Weeks went by with Ellen’s almost daily visits. Sometimes we went outside where the kids could play and Ellen could get mud or wet leaves on her dress. She would run inside to change clothes and return without comment. My son’s clothes never got dirty in Ellen’s care. Somewhere along the way, I met Ellen’s mother outside. We didn’t have long to talk as I was busy with my baby, She did seek reassurance that Ellen was not in the way at my place and she invited my son to visit ‘any time.’ I don’t recall that he ever did, though it may have been that Ellen was just a lot more outgoing and independent.

One afternoon at our apartment, my son had retired to his room for something where the baby was sleeping and Ellen and I were alone in the living room. Ellen was pushing a toy dump truck around the floor and making appropriate engine and dumping noises. I innocently observed that she liked to play with trucks. ‘Yes,’ she answered, articulate as always. ‘I do like trucks. I like to drive them. I always see myself as a man.’ I ALWAYS SEE MYSELF AS A MAN.

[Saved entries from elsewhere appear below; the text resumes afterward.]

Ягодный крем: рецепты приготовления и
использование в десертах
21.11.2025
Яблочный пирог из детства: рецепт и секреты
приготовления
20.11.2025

I don’t think I carried the conversation further, but it was that sentence that changed my academic and personal life forever. I had two other similar experiences with five year old children after graduate school, (where I had pursued my interest in child development, especially gender development) that confirmed my emerging view that the process of developing a gender identity is extremely complex and stunningly interesting, though there are certainly firmly held opinions by academics and non-academics alike.

Now the interest is everywhere, and about time. Social justice is finally in the forefront of politics, employment, education, limping into healthcare, a little more slowly, I’m afraid, into organized religion. So far, gender identification justice remains a tiny part of social justice recognition and reconstruction, perhaps because the numbers are thought to be small.

Well, the numbers are not small or inconsequential for individuals whose wishes and scars are only beginning to be recognized, much less attended to and compensated for in our human culture.

In graduate school, I read everything I could, asked questions of researchers and other experts when I had access. Because of my lack of ‘credibility,’ in that if I didn’t personally have ‘the problem,’ I didn’t qualify for having interest or opinion. Still I was hooked on the subject. It was my main interest in child development. How do young children develop their gender identities? (I’ll get to my own hypotheses later.) The field didn’t have a name, or a department in the university (or any university I knew of then). So my official field was elementary education with a self-developed minor in ‘Women’s Studies.’ There was one other woman doing a similar self-directed minor. We were the first and last students in ‘Women’ s Studies’ for almost a decade at that school. As one advisor said, ‘How can it be a field when there is no research, no data, NO BODY OF KNOWLEDGE?’ So no one else was allowed such a minor, much less a major, in a field that didn’t exist until both of us had long shuffled off into the pink mist.

When I was job hunting just after I collected my dissertation data (for a degree I never completed—just like a woman, what did they expect?) one of my professors volunteered to counsel me. When I told him of my interest in what would become ‘Gender Studies,’ he cautioned me to never mention it again. ‘Not unless you never want to get a job,’ he said, without a speck of sarcasm.

I didn’t mention it and I did get a job. The plum job in my class, which made some of my male colleagues angry. ‘Do they know you’re a girl?’ one asked. I said I didn’t know. ‘No one asked me at the interview. But one of the junior professors did pull my hair.’ (True Story: He was late for my interview, rushed in and said, ‘So this is our candidate?’ And pulled my hair. Not hard. Just a friendly playground tug, like I might have wandered into the wrong game, but he was willing to go along with the joke. So maybe they suspected I was a girl. And hired me anyway. Even though I was married with children, but I’m pretty sure they didn’t suspect that part.)